PS Looked through the ftp backend code and there is another place we are using errors.As and lots of places we aren't. We should probably use it everywhere. It would be easy enough to factor into a function

// Return a *textproto.Error if err contains one or nil otherwise
func textprotoError(err error) (errX *textproto.Error) {
    if errors.As(err, &errX) {
        return errX
    }
    return nil
}

Then use it like

if errX := textprotoErr(err); errX != nil {
// do stuff with errX
}

That looks a promising fix, nice

Do you want to make a PR for this?

Yes, it shouldn't take too long to fix as there are only 8 occurrences in the code

Thank you.

Also did you see [FTP] torrent file copy fails · Issue #6793 · rclone/rclone · GitHub which looks very similar. The op reports that 1.62 no longer connects also which is odd.
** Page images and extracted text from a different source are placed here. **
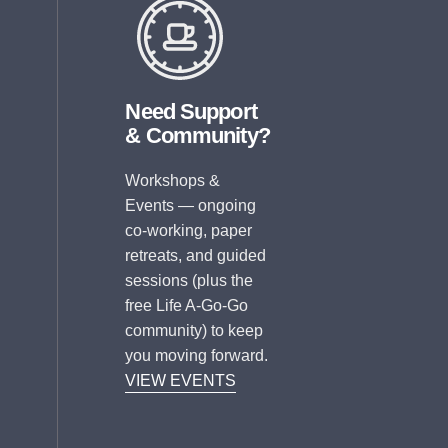
Need Support
& Community?
Workshops &
Events — ongoing
co-working, paper
retreats, and guided
sessions (plus the
free Life A-Go-Go
community) to keep
you moving forward.
VIEW EVENTS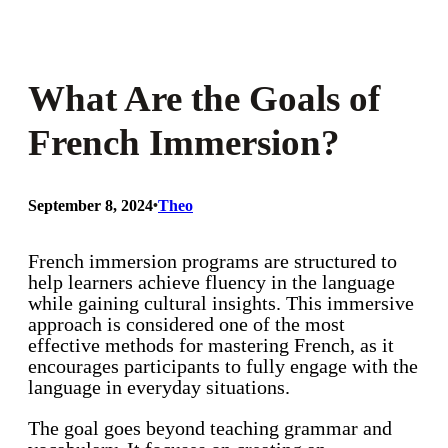
What Are the Goals of
French Immersion?
September 8, 2024
•
Theo
French immersion programs are structured to
help learners achieve fluency in the language
while gaining cultural insights. This immersive
approach is considered one of the most
effective methods for mastering French, as it
encourages participants to fully engage with the
language in everyday situations.
The goal goes beyond teaching grammar and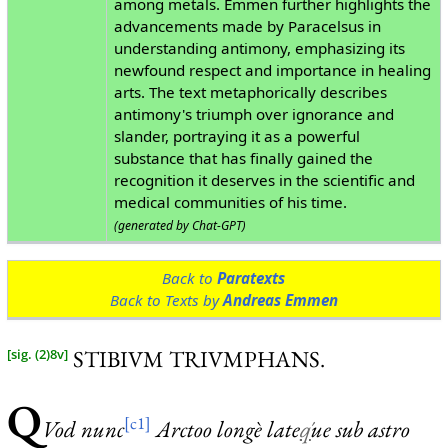
among metals. Emmen further highlights the
advancements made by Paracelsus in
understanding antimony, emphasizing its
newfound respect and importance in healing
arts. The text metaphorically describes
antimony's triumph over ignorance and
slander, portraying it as a powerful
substance that has finally gained the
recognition it deserves in the scientific and
medical communities of his time.
(generated by Chat-GPT)
Back to
Paratexts
Back to Texts by
Andreas Emmen
STIBIVM TRIVMPHANS.
[sig. (2)8v]
Q
[c1]
V
od
nunc
Arctoo longè late
q́
ue sub astro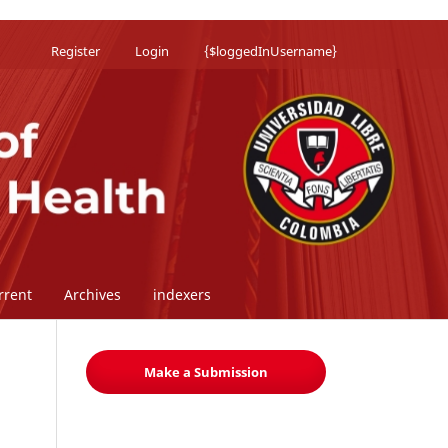
Register
Login
{$loggedInUsername}
rrent
Archives
indexers
Make a Submission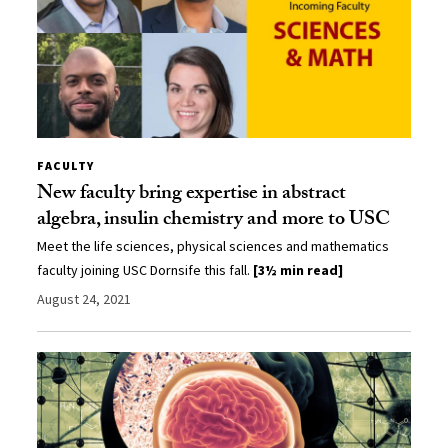
FACULTY
New faculty bring expertise in abstract
algebra, insulin chemistry and more to USC
Meet the life sciences, physical sciences and mathematics
faculty joining USC Dornsife this fall.
[3½ min read]
August 24, 2021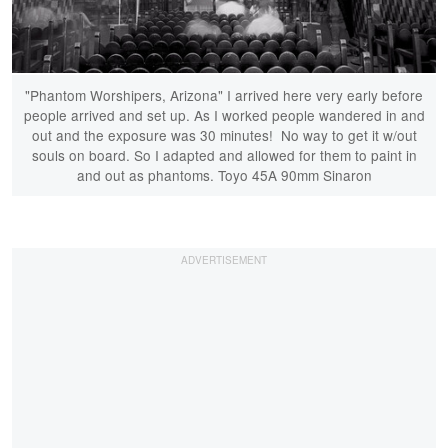
"Phantom Worshipers, Arizona" I arrived here very early before
people arrived and set up. As I worked people wandered in and
out and the exposure was 30 minutes! No way to get it w/out
souls on board. So I adapted and allowed for them to paint in
and out as phantoms. Toyo 45A 90mm Sinaron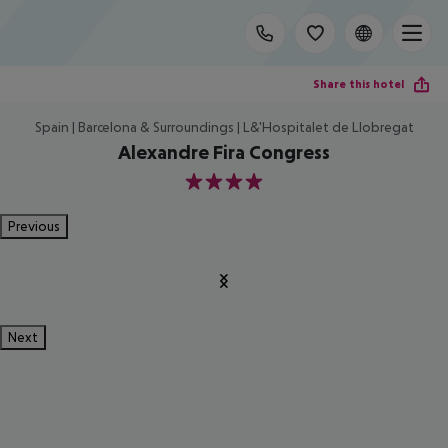
Share this hotel
Spain | Barcelona & Surroundings | L&'Hospitalet de Llobregat
Alexandre Fira Congress
4
Previous
Next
This definitively fixes the 426 error on that issue, but I don't think it fixes the TLS error thing

edit: let's go ftp: properly extract `textproto.Error` from the errors returned by `github.com/jlaffaye/ftp` by Lesmiscore · Pull Request #6851 · rclone/rclone · GitHub

1 Like

Thank you - I've merged that now :slight_smile:

1 Like

This fix is released in v1.62.2 - thank you @Lesmiscore

It along with --ftp-disable-tls13 fixed #6793 which is great!

This topic was automatically closed 30 days after the last reply. New replies are no longer allowed.